Page:Galopin - Mémoires d'un cambrioleur retiré des affaires, 1922.pdf/125

Cette page a été validée par deux contributeurs.
125
retiré des affaires

— Mais puisque je vous ai déjà dit que nous ne prendrions pas le train… Combien faut-il vous le répéter de fois ?…

Manzana ne répliqua point, craignant sans doute de s’attirer quelqu’une de ces algarades que je ne lui ménageais guère depuis la veille.

Il hocha lentement la tête, d’un air résigné, puis répondit simplement :

— Je remets mon sort entre vos mains.

Un autre se fût peut-être laissé prendre aux airs doucereux de Manzana, mais moi qui connaissais le drôle, je ne croyais plus un mot de ce qu’il disait. La soumission qu’il montrait n’était point sincère et je le sentais toujours aussi hostile. Je lisais au fond de sa pensée comme dans un livre et il devait bien s’en apercevoir, car chaque fois que je le regardais fixement, il paraissait gêné. Son plan, je ne le devinais que trop !… Il espérait me supprimer purement et simplement et rester seul propriétaire du diamant, mais il avait affaire à forte partie et, d’ailleurs, j’étais bien décidé à ne plus lui confier le Régent.

Jusqu’alors j’avais échafaudé une foule de projets, tous plus insensés les uns que les autres, et, comme cela arrive généralement, au moment où je désespérais de tout, une inspiration m’était venue : J’avais trouvé le moyen de quitter Rouen, sans bourse délier… bien plus j’espérais, en cours de route, gagner quelque argent.

L’idée n’avait rien de génial, mais elle ne fût certainement pas venue à l’esprit de Manzana.

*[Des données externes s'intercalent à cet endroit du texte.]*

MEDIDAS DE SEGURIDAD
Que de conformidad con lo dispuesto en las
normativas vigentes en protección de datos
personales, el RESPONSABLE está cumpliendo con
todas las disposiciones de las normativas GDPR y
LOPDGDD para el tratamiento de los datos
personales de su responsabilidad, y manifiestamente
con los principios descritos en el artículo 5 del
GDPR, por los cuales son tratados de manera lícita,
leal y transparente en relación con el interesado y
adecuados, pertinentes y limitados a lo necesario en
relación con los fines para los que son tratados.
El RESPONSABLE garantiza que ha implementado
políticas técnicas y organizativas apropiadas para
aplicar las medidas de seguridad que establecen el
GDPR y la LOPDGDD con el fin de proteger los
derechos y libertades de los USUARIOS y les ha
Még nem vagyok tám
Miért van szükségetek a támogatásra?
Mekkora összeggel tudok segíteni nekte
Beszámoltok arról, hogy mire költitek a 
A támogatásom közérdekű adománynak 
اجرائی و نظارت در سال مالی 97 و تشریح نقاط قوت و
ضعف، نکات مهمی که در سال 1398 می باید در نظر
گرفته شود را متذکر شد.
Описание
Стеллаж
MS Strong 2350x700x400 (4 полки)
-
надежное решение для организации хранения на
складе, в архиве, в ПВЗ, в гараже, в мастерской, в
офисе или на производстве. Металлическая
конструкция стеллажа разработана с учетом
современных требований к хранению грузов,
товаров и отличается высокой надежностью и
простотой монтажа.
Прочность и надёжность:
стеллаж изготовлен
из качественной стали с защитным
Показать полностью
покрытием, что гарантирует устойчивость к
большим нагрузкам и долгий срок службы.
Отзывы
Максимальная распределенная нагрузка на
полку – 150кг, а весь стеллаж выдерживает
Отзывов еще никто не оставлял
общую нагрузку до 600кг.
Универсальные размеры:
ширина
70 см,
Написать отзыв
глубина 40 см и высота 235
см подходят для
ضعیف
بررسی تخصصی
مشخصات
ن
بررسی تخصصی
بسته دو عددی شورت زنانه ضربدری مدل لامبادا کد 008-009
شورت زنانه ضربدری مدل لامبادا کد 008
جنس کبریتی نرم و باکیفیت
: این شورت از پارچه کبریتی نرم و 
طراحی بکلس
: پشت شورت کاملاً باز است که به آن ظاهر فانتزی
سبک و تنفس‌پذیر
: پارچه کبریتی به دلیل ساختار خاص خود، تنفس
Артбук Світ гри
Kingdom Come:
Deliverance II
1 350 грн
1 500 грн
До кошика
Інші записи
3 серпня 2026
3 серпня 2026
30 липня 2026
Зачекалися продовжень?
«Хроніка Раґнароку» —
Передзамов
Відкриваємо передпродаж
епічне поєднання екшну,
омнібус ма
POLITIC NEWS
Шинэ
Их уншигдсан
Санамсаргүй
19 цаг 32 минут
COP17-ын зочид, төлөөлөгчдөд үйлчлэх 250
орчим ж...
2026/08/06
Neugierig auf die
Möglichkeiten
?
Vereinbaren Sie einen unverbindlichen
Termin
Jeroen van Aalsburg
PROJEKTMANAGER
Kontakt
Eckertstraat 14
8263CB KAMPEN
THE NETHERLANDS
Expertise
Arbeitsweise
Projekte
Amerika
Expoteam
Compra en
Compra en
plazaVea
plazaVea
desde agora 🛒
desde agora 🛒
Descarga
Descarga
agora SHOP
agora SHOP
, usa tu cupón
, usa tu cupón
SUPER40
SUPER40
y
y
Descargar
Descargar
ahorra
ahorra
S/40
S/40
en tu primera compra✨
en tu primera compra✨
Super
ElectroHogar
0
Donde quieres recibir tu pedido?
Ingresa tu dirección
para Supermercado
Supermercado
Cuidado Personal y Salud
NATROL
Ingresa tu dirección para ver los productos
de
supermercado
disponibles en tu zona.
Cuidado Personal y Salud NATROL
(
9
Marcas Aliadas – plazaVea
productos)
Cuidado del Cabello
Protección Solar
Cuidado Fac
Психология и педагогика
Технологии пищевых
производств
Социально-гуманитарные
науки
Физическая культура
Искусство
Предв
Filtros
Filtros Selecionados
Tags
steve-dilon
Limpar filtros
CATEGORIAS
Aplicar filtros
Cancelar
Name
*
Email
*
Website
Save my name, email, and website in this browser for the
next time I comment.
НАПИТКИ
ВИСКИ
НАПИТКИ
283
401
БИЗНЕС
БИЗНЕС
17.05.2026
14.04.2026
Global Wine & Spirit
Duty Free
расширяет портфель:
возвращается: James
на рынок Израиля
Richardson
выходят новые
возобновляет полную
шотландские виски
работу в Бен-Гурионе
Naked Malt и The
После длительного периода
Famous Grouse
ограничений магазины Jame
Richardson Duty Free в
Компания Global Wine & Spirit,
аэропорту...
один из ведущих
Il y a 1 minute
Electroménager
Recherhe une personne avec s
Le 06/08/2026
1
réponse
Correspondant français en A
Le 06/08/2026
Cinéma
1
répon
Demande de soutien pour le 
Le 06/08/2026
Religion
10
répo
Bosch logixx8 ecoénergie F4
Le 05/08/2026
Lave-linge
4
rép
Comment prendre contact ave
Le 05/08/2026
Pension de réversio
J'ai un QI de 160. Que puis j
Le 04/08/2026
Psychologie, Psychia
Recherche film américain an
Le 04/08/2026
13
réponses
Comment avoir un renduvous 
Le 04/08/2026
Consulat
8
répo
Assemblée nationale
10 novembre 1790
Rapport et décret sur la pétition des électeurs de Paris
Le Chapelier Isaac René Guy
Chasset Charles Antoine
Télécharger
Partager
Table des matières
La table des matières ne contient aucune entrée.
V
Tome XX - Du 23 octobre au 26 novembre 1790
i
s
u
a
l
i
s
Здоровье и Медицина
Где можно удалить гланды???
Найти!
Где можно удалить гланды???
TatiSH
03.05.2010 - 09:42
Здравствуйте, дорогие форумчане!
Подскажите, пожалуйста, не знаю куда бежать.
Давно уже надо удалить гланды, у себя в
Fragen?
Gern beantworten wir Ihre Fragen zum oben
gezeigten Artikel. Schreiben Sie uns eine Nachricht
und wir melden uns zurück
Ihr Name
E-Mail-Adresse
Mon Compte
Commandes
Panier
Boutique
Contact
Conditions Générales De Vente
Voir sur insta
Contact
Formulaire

Après avoir réglé la note d’hôtel, je sortis avec mon associé. Il faisait un temps épouvantable. La pluie tombait à flots et il n’y avait pas un chat dans les rues.

Nous nous mîmes un instant à l’abri sous un porche, mais comme l’averse continuait, nous relevâmes le col de notre pardessus et nous nous remîmes en route, courbés en deux, ruisselants d’eau, à demi aveuglés.